__Provided data__.

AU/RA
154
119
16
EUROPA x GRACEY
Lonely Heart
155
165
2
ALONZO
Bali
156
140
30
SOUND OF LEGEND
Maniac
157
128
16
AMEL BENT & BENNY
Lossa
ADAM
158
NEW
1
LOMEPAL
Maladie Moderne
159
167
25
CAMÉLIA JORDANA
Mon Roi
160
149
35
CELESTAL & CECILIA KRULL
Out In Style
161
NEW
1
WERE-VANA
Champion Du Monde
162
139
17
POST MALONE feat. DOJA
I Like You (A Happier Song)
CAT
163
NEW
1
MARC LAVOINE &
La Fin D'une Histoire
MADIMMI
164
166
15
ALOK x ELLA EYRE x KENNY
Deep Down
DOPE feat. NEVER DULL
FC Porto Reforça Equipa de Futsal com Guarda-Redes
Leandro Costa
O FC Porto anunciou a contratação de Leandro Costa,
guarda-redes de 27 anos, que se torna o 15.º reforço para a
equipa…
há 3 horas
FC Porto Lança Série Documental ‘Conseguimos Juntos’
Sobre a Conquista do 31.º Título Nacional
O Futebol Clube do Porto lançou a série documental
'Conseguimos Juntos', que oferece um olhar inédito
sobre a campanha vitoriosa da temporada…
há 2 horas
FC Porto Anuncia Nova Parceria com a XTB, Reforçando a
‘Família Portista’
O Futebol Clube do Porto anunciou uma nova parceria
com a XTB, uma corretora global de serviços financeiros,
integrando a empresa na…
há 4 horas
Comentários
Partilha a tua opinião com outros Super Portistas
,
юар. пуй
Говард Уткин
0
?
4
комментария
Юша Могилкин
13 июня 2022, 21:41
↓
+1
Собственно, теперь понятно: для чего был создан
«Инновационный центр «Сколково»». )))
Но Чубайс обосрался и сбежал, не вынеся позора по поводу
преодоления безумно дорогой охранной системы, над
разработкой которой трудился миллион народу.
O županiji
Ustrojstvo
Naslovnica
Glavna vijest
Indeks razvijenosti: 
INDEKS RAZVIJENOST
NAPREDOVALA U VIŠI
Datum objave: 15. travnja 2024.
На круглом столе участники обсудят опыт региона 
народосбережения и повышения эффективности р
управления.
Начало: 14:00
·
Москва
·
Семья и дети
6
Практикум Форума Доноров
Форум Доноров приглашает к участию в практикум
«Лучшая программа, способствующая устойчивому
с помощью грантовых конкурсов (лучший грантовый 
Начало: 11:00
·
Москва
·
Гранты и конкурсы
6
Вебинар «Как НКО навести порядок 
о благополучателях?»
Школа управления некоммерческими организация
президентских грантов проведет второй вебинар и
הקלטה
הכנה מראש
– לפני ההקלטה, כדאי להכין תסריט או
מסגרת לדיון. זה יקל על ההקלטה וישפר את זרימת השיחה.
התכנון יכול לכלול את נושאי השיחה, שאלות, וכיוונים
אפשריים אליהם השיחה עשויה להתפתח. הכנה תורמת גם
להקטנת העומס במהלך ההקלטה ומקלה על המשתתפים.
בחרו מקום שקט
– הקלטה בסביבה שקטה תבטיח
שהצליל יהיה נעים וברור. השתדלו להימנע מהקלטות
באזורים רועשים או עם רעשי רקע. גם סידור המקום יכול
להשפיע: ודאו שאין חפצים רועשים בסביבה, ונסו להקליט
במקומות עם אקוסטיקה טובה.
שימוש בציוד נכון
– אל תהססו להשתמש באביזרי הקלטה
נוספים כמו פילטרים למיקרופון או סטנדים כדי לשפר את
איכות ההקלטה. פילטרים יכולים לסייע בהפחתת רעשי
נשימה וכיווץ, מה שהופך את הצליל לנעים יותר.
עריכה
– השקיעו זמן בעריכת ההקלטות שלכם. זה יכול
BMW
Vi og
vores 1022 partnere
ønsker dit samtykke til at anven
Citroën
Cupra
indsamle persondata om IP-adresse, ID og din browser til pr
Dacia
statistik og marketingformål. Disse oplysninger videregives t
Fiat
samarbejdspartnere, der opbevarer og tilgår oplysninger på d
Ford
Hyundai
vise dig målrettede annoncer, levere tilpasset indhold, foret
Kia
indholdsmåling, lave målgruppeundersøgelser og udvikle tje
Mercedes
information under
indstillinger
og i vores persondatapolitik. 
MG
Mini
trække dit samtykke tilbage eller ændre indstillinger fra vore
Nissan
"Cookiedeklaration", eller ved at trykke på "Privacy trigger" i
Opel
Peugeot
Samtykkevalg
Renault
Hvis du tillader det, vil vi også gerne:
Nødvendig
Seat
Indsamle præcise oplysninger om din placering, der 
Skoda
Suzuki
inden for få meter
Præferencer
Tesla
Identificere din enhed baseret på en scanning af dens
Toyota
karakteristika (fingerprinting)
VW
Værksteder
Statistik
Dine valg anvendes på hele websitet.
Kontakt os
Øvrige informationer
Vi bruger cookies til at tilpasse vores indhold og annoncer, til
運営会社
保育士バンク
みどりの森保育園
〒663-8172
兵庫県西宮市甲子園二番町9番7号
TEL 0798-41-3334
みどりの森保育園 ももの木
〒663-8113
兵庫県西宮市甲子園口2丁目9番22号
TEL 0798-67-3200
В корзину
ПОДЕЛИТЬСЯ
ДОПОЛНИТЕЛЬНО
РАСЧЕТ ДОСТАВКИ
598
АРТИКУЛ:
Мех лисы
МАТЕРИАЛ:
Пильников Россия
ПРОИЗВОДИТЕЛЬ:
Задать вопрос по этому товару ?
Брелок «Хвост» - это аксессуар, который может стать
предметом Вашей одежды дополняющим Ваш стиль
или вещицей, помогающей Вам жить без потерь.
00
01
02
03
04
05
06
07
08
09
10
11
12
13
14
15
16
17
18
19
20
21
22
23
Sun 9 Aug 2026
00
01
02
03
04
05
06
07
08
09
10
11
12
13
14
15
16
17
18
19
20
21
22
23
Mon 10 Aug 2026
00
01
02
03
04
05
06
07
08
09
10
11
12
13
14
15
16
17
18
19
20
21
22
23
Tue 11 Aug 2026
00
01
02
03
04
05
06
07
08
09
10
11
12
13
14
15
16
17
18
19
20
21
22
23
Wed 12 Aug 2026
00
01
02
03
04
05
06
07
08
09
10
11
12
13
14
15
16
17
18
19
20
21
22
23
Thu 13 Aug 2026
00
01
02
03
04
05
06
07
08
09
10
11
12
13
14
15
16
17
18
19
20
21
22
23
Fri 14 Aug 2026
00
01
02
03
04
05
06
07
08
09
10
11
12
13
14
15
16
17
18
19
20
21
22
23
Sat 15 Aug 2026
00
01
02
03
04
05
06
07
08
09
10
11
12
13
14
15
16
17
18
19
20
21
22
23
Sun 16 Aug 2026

==

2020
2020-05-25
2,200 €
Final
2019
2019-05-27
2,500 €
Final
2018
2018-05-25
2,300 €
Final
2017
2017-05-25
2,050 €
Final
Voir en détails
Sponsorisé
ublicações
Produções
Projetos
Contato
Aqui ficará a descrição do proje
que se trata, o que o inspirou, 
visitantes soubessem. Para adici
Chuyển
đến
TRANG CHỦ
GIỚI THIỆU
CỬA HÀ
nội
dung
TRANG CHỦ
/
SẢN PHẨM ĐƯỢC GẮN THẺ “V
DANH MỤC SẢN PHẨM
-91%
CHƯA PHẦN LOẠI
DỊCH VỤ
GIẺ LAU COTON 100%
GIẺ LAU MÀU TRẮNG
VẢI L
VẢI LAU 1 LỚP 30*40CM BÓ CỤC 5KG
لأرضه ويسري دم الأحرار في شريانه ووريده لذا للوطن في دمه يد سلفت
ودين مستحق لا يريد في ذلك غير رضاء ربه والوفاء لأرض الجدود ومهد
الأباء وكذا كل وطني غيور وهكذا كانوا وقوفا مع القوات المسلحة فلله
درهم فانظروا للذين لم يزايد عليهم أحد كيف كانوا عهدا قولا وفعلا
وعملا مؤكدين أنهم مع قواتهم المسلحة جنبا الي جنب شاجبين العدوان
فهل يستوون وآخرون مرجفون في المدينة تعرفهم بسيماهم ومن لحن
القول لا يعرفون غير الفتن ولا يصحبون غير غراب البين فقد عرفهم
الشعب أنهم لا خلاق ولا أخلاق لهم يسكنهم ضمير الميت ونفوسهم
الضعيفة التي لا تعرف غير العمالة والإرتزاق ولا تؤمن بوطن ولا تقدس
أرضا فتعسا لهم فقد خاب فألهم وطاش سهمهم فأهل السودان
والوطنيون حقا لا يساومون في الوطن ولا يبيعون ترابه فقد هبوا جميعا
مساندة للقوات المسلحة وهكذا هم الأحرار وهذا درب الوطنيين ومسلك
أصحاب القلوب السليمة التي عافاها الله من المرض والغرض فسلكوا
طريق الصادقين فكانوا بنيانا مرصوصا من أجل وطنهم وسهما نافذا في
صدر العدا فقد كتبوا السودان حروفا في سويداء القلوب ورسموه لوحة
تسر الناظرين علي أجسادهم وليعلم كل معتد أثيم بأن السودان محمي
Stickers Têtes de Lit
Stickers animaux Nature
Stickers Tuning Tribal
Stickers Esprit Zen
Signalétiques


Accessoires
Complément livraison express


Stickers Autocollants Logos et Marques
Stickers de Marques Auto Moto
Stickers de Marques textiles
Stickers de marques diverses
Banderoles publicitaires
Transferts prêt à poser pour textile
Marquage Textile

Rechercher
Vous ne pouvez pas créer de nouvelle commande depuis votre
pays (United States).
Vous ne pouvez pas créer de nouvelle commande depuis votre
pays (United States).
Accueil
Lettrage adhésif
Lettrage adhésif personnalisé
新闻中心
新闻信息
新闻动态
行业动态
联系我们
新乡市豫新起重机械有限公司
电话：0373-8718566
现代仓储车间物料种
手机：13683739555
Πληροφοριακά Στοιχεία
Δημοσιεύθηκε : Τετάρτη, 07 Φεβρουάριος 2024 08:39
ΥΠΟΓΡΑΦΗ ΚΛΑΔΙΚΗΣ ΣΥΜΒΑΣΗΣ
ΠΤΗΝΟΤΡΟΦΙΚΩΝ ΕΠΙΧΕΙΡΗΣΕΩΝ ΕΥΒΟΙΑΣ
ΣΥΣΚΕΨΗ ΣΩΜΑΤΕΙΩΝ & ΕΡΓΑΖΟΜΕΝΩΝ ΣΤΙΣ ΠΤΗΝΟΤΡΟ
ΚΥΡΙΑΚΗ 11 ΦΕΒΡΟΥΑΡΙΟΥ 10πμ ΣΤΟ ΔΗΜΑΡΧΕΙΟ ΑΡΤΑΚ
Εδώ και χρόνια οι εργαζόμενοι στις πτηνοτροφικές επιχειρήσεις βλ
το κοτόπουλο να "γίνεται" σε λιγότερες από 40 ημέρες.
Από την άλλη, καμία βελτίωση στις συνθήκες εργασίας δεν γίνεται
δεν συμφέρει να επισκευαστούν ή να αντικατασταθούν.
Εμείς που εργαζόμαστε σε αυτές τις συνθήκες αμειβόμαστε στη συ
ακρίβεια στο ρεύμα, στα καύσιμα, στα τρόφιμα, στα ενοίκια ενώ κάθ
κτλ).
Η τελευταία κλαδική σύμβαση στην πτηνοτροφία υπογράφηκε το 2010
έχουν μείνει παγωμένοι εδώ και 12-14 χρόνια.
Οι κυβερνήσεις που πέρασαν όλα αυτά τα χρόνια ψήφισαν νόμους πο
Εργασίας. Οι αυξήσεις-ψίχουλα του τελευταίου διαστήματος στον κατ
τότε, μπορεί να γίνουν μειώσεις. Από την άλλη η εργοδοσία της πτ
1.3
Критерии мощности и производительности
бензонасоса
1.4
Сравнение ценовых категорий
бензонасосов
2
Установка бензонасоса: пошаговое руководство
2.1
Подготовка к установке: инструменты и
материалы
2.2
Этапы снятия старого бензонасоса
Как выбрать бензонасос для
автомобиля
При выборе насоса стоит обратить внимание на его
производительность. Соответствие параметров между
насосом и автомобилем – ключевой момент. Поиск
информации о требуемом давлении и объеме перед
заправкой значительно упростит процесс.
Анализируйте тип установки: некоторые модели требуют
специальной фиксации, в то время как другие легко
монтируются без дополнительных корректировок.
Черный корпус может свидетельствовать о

__Task description__.
The answer must be every line of the records that contains the word "бензонасоса".

__Reply to the task__.
бензонасоса
Установка бензонасоса: пошаговое руководство
Этапы снятия старого бензонасоса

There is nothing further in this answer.